Use this as a first-pass sizing tool. Then confirm the final choice against the actual FIRGELLI product page, the wiring diagram, and your real mounting geometry.
How do you use this calculator?
- Enter the real project values, not guesses from a different mechanism.
- Use measured current, load, stroke, voltage, or signal values where you can.
- Add margin for real brackets, wiring, friction, and installation conditions.
- Click Calculate to see your result.
Which signal should you trust?
Trust the signal only for what it measures. Current sensing gives a useful overload trend, but it does not know linkage angle, friction, side load, or exact force at the workpiece.
If the project can injure someone or damage expensive hardware, use hard stops, guarding, limit switches, and mechanical design first. Feedback supports safety. It does not replace it.
What is a simple example?
An actuator normally draws 6A while moving a lid. A warning multiplier of 1.5 gives 9A. A stop multiplier of 2 gives 12A.
If current stays above 12A for 0.5 seconds after startup, treat it as a jam or overload condition and stop the motion.
Recommended FIRGELLI setup
Which FIRGELLI products fit this job?
Choose the actuator first from load, stroke, speed, and environment. Then choose what feedback signal you actually need.

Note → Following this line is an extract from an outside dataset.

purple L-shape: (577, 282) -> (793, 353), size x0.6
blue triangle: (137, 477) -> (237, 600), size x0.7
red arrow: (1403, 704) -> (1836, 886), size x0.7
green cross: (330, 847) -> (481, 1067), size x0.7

Bullet Series 23 Cal. Actuator
Use this family where compact motion and built-in stop behavior matter. Always confirm the exact model page for current force and stroke options.
View Bullet 23 Cal. Actuators
Utility Linear Actuator
Use this for compact, quiet projects where worm gear behavior and built-in feedback options can help the control strategy.
View Utility Actuators
Industrial Linear Actuator
Use Industrial actuators for heavier or harsher applications where rugged construction and optional feedback wiring matter.

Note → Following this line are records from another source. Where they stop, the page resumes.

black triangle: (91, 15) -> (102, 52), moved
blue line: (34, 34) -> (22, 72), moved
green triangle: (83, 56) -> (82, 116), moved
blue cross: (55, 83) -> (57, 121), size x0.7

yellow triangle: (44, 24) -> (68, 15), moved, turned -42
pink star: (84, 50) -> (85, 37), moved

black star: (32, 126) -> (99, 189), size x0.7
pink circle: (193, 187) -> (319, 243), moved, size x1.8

View Industrial ActuatorsFor controller features around feedback-based movement, use the FCB-2 actuator controller.
What usually goes wrong with load feedback?
- Startup spike false trips. Inrush current at motion start can exceed the warning threshold, causing nuisance faults if no delay is set.

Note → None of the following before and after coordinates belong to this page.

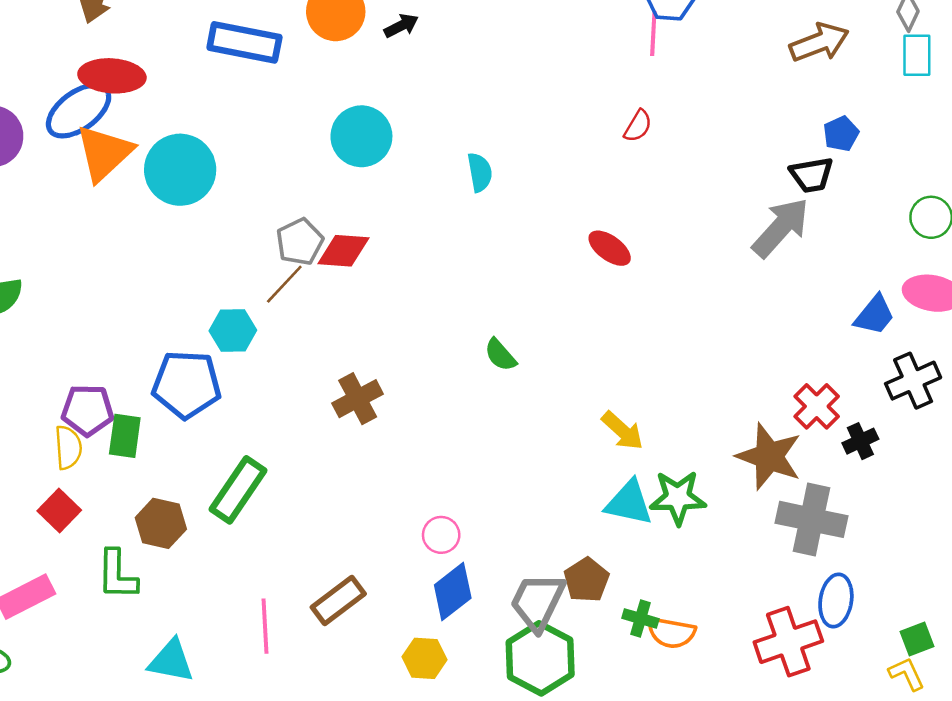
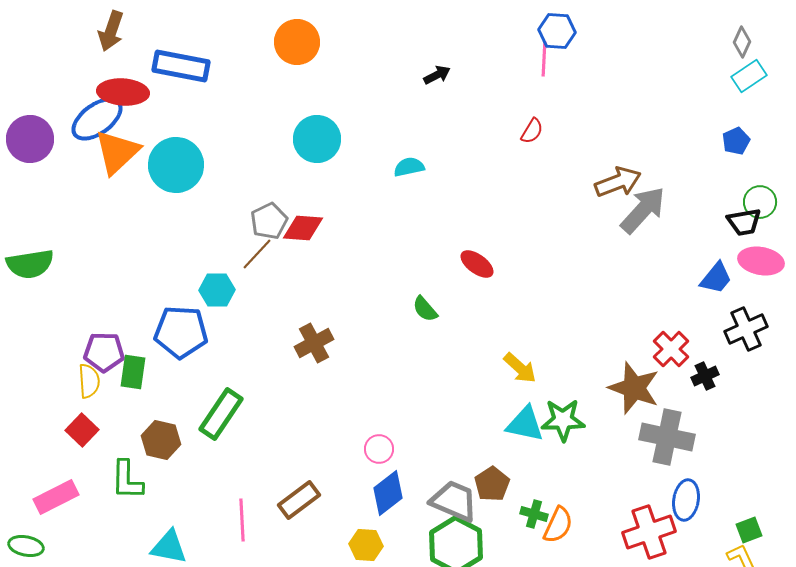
black arrow: (401, 26) -> (437, 75), moved
blue rectangle: (244, 42) -> (181, 66), moved
brown arrow: (819, 42) -> (618, 182), moved
cyan rectangle: (917, 55) -> (749, 76), turned 56
blue pentagon: (841, 134) -> (736, 141), moved
cyan semicircle: (480, 172) -> (409, 167), turned -92
black trapezoid: (812, 175) -> (744, 222), moved
red ellipse: (610, 248) -> (477, 264), moved
gray trapezoid: (538, 602) -> (454, 501), turned 87
orange semicircle: (671, 633) -> (558, 525), turned -75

- Missed jams at low load. A mechanism that normally draws 6A may bind at 8A — well below a 12A stop threshold — and grind without ever triggering protection.
- Side load damage invisible to current sensing. Bent mounting brackets create off-axis load that destroys actuator internals while current stays near normal.
- Cold-weather and voltage sag drift. Current draw shifts with temperature and supply voltage, so a threshold tuned in summer may false-trip in winter.
- Wear-driven drift. Friction and gear wear gradually raise normal current over months, eroding the margin between normal and warning thresholds.
How should you test load feedback before trusting it?
- Measure normal current with the real load and real linkage geometry — not on a bare actuator on the bench.
- Run the cycle when the motor is cold and again when it is warm; record both currents and choose thresholds that work for the worst case.
- Deliberately stall the actuator against a fixed stop and confirm the stop multiplier and delay actually halt motion before damage.
- Cycle the mechanism repeatedly under real load — at least dozens of cycles — to see whether current drifts as the gearing seats in.
- Test at the lowest and highest supply voltage the system will see in the field. Current scales with voltage, so a threshold tuned at 12.6V may behave differently at 11.5V.
Where does load feedback matter most?
Marine hatches and RV slide-outs benefit from overload protection because environmental load (wind, ice, debris) can change without warning. Industrial covers and access panels use current sensing to detect jams from misaligned parts. Robotics grippers and pinch-point mechanisms need feedback to avoid crushing whatever they grab. Smart furniture (lift desks, hidden TV lifts) uses overload thresholds as a soft anti-collision system. In each case, feedback handles the unpredictable; mechanical design handles the predictable.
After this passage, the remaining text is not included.